I want someone to share, to trust. I know love is not like before, when you have your first love... you have some steps back. I have lots… You tend to do things alone most of the times, you learn how to be happy with yourself. But still for me, knowing I can live by myself, I still miss something.
In life we play games, we sometimes have to pretend things are ok, we have to hide, I know how to hide, but I do not want to hide feelings all the time and for the rest of my life.
When I have something that I wish so much in my hands, with me, even knowing what to do, I do not know what to do. It is a mixture of amusement, of staring to something that you thought would be untouchable and really suddenly this dream comes true... it is crazy, in few minutes you just few like sharing seconds (or hours that seems to be seconds...), and they end so quick as you close and open your eyes in a matter of seconds.

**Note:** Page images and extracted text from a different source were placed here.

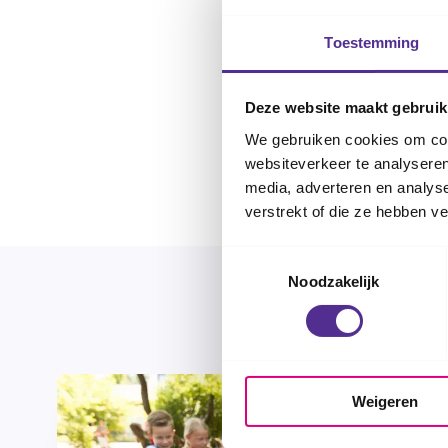
vrijwillige ouderbij
de ouderbijdrage i
Toestemming
Soms zijn er ook fin
Deze website maakt gebruik
onverwachts extra 
We gebruiken cookies om cont
schoolspullen? Hi
websiteverkeer te analyseren
media, adverteren en analys
verstrekt of die ze hebben v
Toestemmingsselectie
Noodzakelijk
Bekijk all
Weigeren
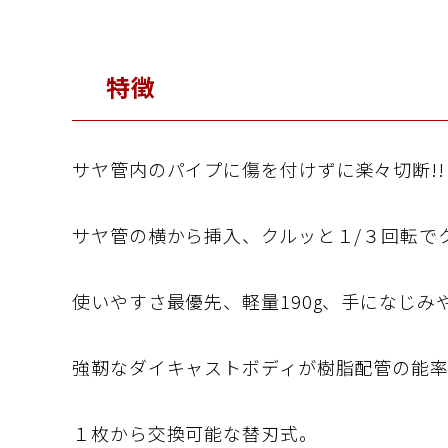
特徴
サヤ管内のパイプに傷を付けずに楽々切断!!
サヤ管の横から挿入、クルッと１/３回転で
使いやすさ最優先、軽量190g、手になじみ
強靭なダイキャストボディが樹脂配管の能率
１枚から交換可能な替刃式。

It could be interesting to only have sex, but I do not need that. It is important to satisfy our sexual desires, but only the last... as the word say by itself, it is always last.
I do not want more lasts. I want to share good moments with someone else again. To have someone to respect me and I give the same respect.
I do not want to be clubbing and to be chasing for anyone... to satisfy my outside feelings. I can find anyone, anywhere, anytime if I want. We all can…
I want someone to be real.
At the same time, it is easy and hard to say things. I never know how is going to be the interpretation of the other side, but I am open to explain and to make people to be able to understand me.
Do not fell offended for all these words.
I don’t intend to pressure you; I am just saying everything that was kept for a long time.
I just would like to have some feedback from you. What do you think about all these?
You read me saying all these things, that might sound bullshit to you, and I might be more relieved writing all this then saying it.
There is maybe a good answer, a bad answer or no answer.
We sometimes win, we sometimes loose. Life is like that, unless we try, and take the risk, not regretting our acts, trying not to hurt ourselves neither the others.
I am still trying to understand what men want nowadays… women that are strong, women that are week, fragile, a woman that looks after him, a bitch, a woman that cares so much about her partner or a woman that does not care at all.